There are a number of areas where technical progress would be desirable. The studies we highlighted all use the Martini force field, a commonly used coarse-grained force field based on a four-to-one mapping scheme, where each particle represents approximately four heavy atoms. This design of the force field provides a smoother energy surface with a reduced number of degrees of freedom, thus allowing to reach time scales of tens to hundreds of microseconds (de Jong et al. 2013; Marrink et al. 2007; Marrink and Tieleman 2013). However, sampling is a major concern in atomistic and coarse-grained simulations in general, but specifically for lipid-protein interactions, the time scale is limited by the diffusion rates of lipids. A pipeline that incorporates atomistic simulations based on previous Martini sampling is a compromise to obtain more detail, but even with the special purpose Anton supercomputer for molecular dynamics simulations (Shaw et al. 2014), atomistic simulations are limited typically to microseconds. Although computers will no doubt continue to become faster, there is room for improvement in both sampling and coarse-grain models. We recently showed that for Martini simulations of lipid mixtures, it is possible to greatly increase sampling by randomly swapping lipids across the system rather than waiting for them to diffuse (Cherniavskyi et al. 2020). Although an extension to protein systems is not straightforward, this seems worthwhile to pursue. Martini has been widely adopted to simulate lipid-protein systems, with most papers using Martini 2. There are limitations to this approach (Alessandri et al. 2019; Corradi et al. 2019; Marrink et al. 2019; Muller et al. 2019). Recently, a major update of the force field has enabled mixed resolutions (Souza et al. 2021), and a much more accurate description of small molecules (Souza et al. 2020) and further development is ongoing on improved descriptions of lipids and proteins. Martini 3 retains the speed advantage of Martini but promises additional accuracy in detailed interactions as a further step between coarse-grain simulations and detailed molecular interactions.

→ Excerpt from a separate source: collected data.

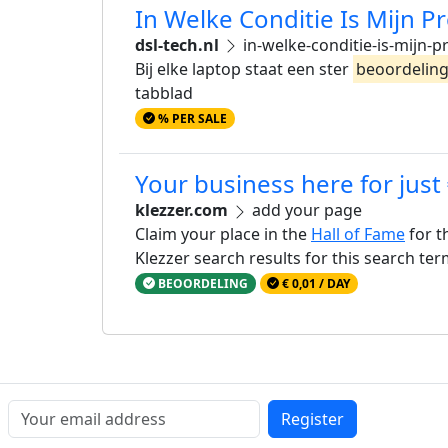
In Welke Conditie Is Mijn P
dsl-tech.nl
in-welke-conditie-is-mijn-p
Bij elke laptop staat een ster
beoordelin
tabblad
% PER SALE
Your business here for just
klezzer.com
add your page
Claim your place in the
Hall of Fame
for t
Klezzer search results for this search te
BEOORDELING
€ 0,01 / DAY
Register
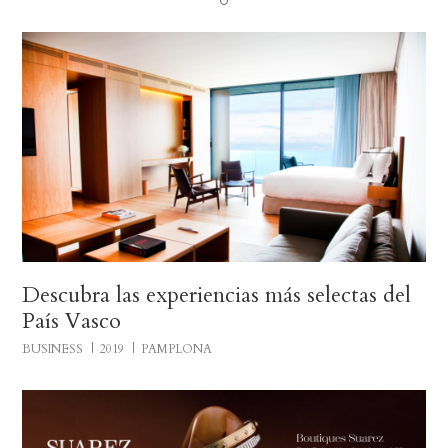
Descubra las experiencias más selectas del
País Vasco
BUSINESS
2019
PAMPLONA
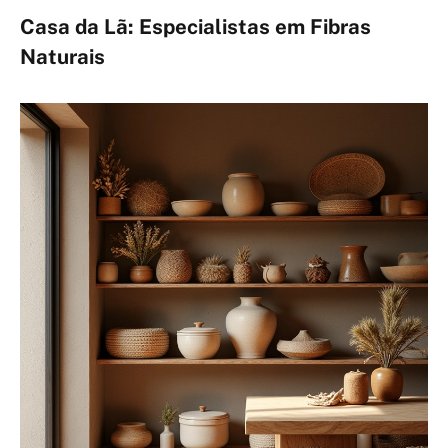
Casa da Lã: Especialistas em Fibras
Naturais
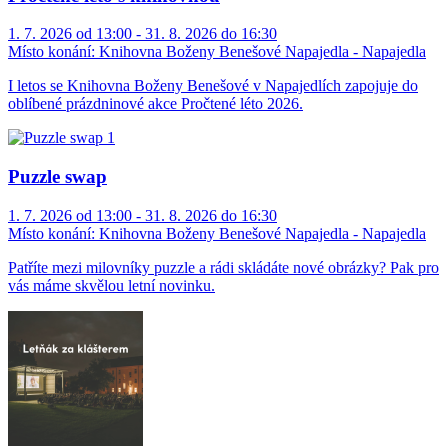
1. 7. 2026 od 13:00 - 31. 8. 2026 do 16:30
Místo konání:
Knihovna Boženy Benešové Napajedla - Napajedla
I letos se Knihovna Boženy Benešové v Napajedlích zapojuje do
oblíbené prázdninové akce Pročtené léto 2026.
Puzzle swap
1. 7. 2026 od 13:00 - 31. 8. 2026 do 16:30
Místo konání:
Knihovna Boženy Benešové Napajedla - Napajedla
Patříte mezi milovníky puzzle a rádi skládáte nové obrázky? Pak pro
vás máme skvělou letní novinku.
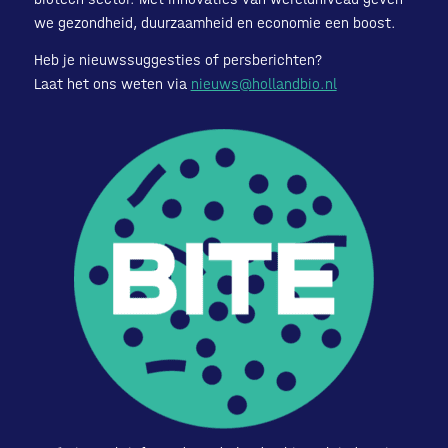
we gezondheid, duurzaamheid en economie een boost.
Heb je nieuwssuggesties of persberichten?
Laat het ons weten via
nieuws@hollandbio.nl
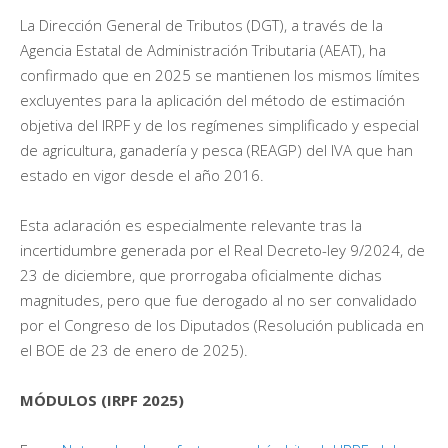
La Dirección General de Tributos (DGT), a través de la
Agencia Estatal de Administración Tributaria (AEAT), ha
confirmado que en 2025 se mantienen los mismos límites
excluyentes para la aplicación del método de estimación
objetiva del IRPF y de los regímenes simplificado y especial
de agricultura, ganadería y pesca (REAGP) del IVA que han
estado en vigor desde el año 2016.
Esta aclaración es especialmente relevante tras la
incertidumbre generada por el Real Decreto-ley 9/2024, de
23 de diciembre, que prorrogaba oficialmente dichas
magnitudes, pero que fue derogado al no ser convalidado
por el Congreso de los Diputados (Resolución publicada en
el BOE de 23 de enero de 2025).
MÓDULOS (IRPF 2025)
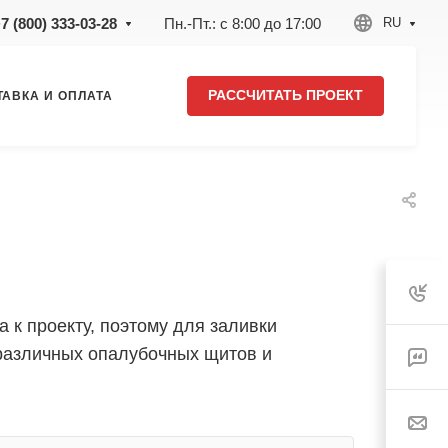
7 (800) 333-03-28
Пн.-Пт.: с 8:00 до 17:00
RU
РАССЧИТАТЬ ПРОЕКТ
ТАВКА И ОПЛАТА
 к проекту, поэтому для заливки
 различных опалубочных щитов и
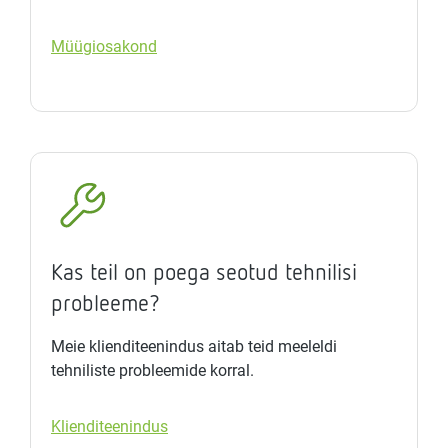
Müügiosakond
Kas teil on poega seotud tehnilisi
probleeme?
Meie klienditeenindus aitab teid meeleldi
tehniliste probleemide korral.
Klienditeenindus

MD simulations clearly can give very detailed information about lipid-protein interactions. One challenge is to improve the crosstalk with experimental studies. In part, this is due to the importance of simulating more realistic membrane compositions for longer time scales, but also the technical challenge in accurately identifying specifically bound lipids and the challenge in sharing simulation results. The first two sections above describe dozens of simulations, but analysis in published papers is limited by space and imagination, although there is much more data available in the raw simulation files. To simplify the analysis of lipid-protein interactions and system-independent visualization of results, including results not highlighted in papers, we have developed ProLint, an open-source webserver and set of tools that completely automates analysis and visualization of lipid-protein interactions (Sejdiu and Tieleman 2021). The visualization application linked (Fig. 2) above are part of ProLint (www.prolint.ca) and they highlight its capability in making simulation results available to the entire scientific community. We hope that ProLint’s ability to visualize lipid-protein interactions using different web-based applications will make MD-generated data more accessible to experimentalists and encourage discussions, motivate collaborations, and accelerate future research in lipid-protein interactions.